A misericórdia e o cuidado no pontificado de Francisco, mais do que em discursos, se manifestaram também em ações. Uma sua postura significativa, que ele manifestou desde o início com gestos e palavras foi a alegria. Para o Papa argentino, a alegria não é um apêndice no processo de evangelização, mas algo de essencial, por isso, intitulou sua primeira exortação apostólica como Evangelii gaudium – a alegria do Evangelho. O encontro pessoal com Jesus Cristo vivo não pode gerar outra coisa senão um coração alegre, porque o mistério pascal ilumina toda a vida do cristão. Ao escrever sobre a santidade, defendeu, inclusive, o bom humor como manifestação de quem fez uma experiência profunda de Deus (cf. Gaudete et exsultate 122-128).

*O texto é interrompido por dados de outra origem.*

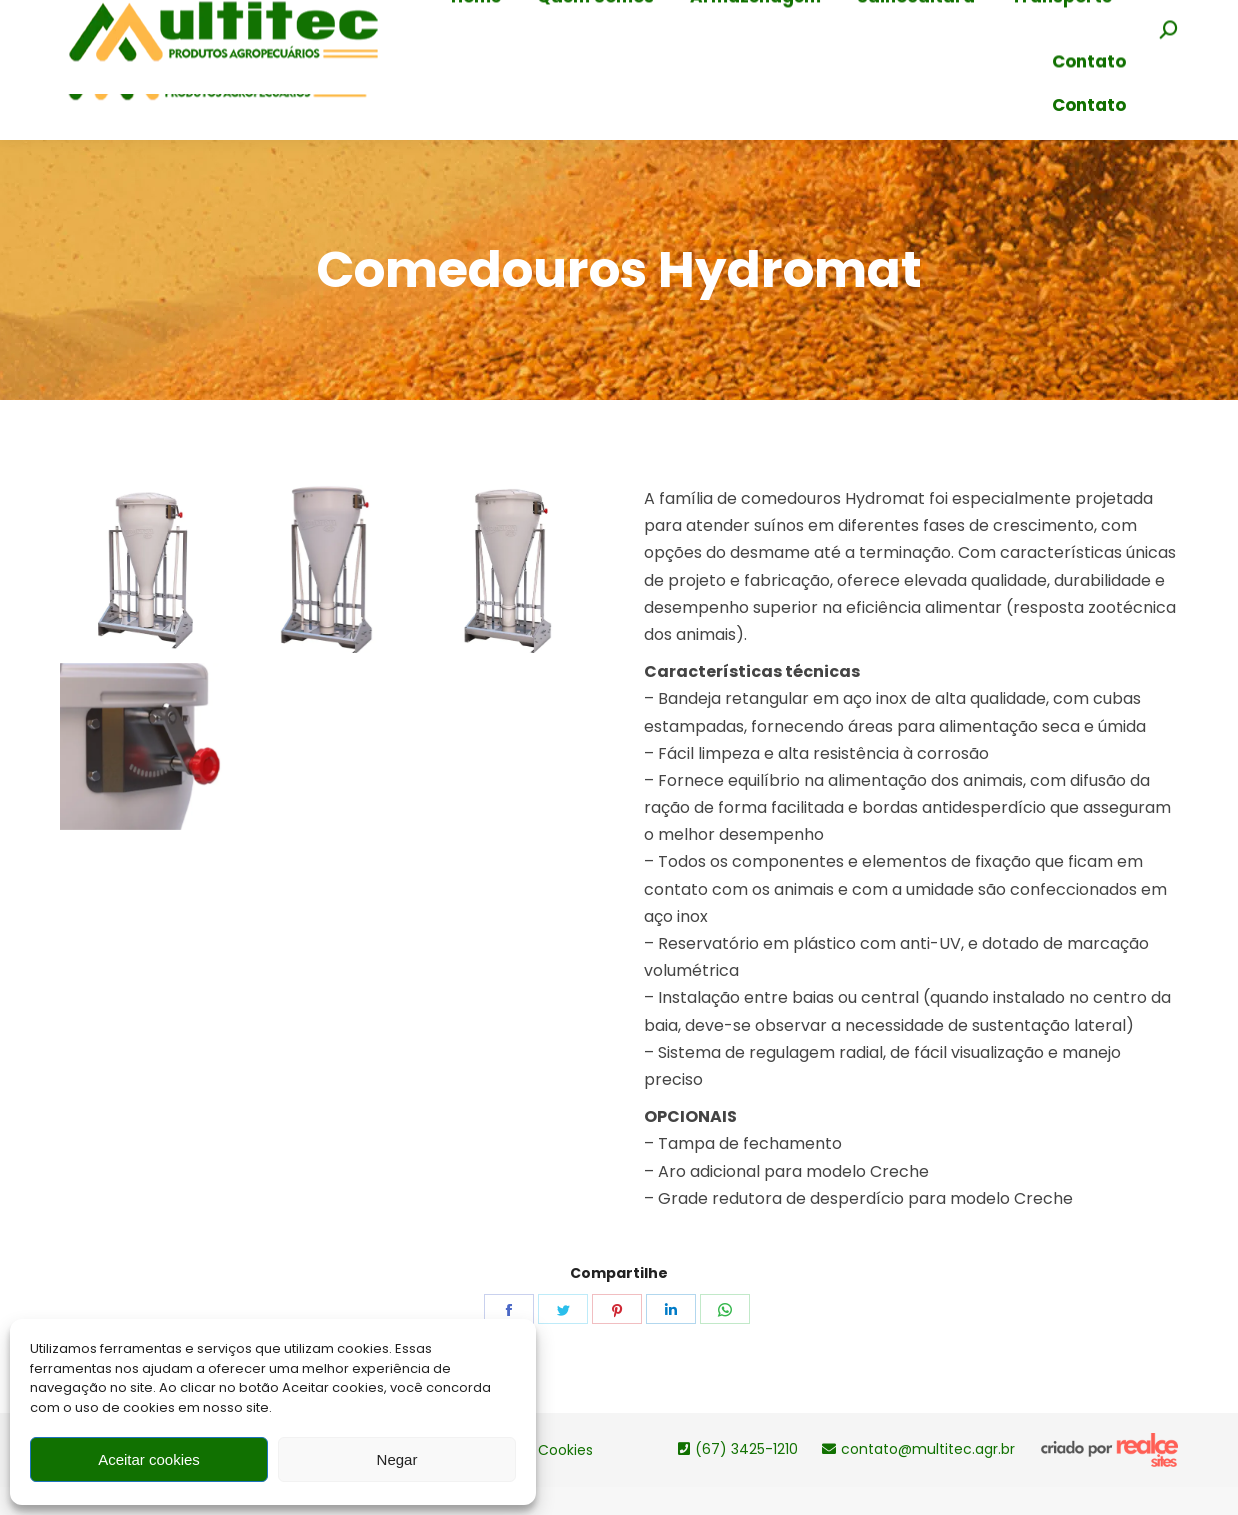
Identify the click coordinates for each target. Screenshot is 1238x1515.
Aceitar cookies (149, 1459)
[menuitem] (476, 63)
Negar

No entanto, Francisco bem sabia que, em um mundo marcado pela dor e pelo sofrimento, viver na perspectiva da alegria torna-se um desafio para muitos. Por isso, não deixou de nos apontar a via da esperança em todas as fases de seu ministério petrino: desde o início – “Não deixemos que nos roubem a esperança” (Evangelii gaudium 86) –, passando pela pandemia de coronavírus que assolou o mundo, até a recente convocação para o Jubileu que estamos vivendo – “Com efeito, a esperança nasce do amor e funda-se no amor que brota do Coração de Jesus traspassado na cruz […] a esperança cristã não engana nem desilude, porque está fundada na certeza de que nada e ninguém poderá jamais separar-nos do amor divino” (Spes non confundit 3). É com essa mesma esperança que ele procurou conduzir a Igreja, não obstante incompreensões não somente externas, mas também internas, essa esperança que Francisco teimou em suscitar no coração de cada cristão, de cada homem e mulher de boa vontade, uma esperança que é âncora, sobretudo, para os mais pobres – jamais esquecidos por ele – e para os que desejam ardentemente a paz e a justiça para um mundo ferido pela guerra e pela indiferença. Desta forma, Francisco consumou sua vida e seu ministério como verdadeiro “peregrino da esperança”. Promotor da misericórdia e da paz, segundo as bem-aventuranças, agora ouve do Senhor: “Alegra e exulta, porque grande é a tua recompensa nos céus” (cf. Mt 5,12).